[Opening Source information section]

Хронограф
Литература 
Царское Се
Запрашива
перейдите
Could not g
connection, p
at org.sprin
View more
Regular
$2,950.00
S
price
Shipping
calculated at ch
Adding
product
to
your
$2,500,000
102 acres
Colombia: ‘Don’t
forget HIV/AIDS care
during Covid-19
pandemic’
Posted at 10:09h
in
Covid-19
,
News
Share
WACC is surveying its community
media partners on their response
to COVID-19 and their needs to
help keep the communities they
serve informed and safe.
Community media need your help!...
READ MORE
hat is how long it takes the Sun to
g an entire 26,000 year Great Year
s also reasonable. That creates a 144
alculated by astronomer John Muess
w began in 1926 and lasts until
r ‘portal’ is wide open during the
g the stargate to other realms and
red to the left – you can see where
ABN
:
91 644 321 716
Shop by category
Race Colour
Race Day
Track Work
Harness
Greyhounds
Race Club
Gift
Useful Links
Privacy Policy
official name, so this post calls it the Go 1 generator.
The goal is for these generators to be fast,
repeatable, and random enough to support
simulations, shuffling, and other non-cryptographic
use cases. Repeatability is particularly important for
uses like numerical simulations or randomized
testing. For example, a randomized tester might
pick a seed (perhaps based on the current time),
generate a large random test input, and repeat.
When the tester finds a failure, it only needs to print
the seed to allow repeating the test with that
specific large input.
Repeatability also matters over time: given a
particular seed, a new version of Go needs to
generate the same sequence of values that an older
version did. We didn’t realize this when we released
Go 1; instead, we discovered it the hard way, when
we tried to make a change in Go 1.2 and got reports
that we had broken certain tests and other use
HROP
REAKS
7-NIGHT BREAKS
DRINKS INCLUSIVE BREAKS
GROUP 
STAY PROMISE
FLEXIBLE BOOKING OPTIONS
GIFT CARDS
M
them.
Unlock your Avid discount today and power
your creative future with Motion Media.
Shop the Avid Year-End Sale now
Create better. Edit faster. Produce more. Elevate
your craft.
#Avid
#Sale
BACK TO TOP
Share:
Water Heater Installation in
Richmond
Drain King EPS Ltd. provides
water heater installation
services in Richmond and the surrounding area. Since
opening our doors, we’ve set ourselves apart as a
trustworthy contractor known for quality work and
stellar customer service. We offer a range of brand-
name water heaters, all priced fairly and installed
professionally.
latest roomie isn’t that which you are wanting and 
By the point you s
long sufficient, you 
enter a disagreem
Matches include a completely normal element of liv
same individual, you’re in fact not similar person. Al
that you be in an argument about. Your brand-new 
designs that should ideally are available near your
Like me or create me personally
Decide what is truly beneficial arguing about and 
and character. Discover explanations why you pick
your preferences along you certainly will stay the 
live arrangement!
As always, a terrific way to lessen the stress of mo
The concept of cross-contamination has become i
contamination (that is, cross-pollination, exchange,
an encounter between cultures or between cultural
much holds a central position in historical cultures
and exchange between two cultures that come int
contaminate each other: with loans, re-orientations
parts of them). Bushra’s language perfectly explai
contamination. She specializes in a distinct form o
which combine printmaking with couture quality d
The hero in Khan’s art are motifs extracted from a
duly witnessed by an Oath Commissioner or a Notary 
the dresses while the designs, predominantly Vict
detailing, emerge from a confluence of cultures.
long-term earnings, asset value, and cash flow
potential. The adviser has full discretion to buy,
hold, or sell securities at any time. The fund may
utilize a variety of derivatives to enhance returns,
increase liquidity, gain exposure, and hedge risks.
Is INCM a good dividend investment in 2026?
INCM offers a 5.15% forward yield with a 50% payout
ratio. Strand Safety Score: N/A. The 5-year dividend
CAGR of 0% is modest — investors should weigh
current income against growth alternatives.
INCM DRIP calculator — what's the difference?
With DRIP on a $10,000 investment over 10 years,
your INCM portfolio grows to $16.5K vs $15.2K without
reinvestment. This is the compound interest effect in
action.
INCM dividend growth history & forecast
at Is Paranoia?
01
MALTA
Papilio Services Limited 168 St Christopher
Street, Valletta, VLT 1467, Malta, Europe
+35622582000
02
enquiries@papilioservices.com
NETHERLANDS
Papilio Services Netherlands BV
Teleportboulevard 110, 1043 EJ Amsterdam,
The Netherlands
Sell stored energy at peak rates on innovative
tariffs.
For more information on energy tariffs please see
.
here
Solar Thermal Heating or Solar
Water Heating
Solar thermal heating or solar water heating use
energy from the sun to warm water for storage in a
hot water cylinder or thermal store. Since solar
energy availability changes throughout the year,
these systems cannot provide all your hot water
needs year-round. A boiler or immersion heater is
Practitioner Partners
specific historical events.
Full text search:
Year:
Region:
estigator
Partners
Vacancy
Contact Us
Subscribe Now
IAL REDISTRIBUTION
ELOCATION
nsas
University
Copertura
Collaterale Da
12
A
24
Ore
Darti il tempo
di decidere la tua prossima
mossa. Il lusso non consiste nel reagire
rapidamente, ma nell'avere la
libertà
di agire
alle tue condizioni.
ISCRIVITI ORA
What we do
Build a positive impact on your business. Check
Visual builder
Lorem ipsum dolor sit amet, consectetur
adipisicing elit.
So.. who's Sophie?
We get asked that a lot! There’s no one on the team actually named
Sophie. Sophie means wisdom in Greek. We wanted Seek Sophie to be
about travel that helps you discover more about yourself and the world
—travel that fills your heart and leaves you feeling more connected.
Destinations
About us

[Closing Source information section]

Description of the task
Count the lines above in which the string "cross" occurs, and write the number with no other text.

Solution to the exercise
2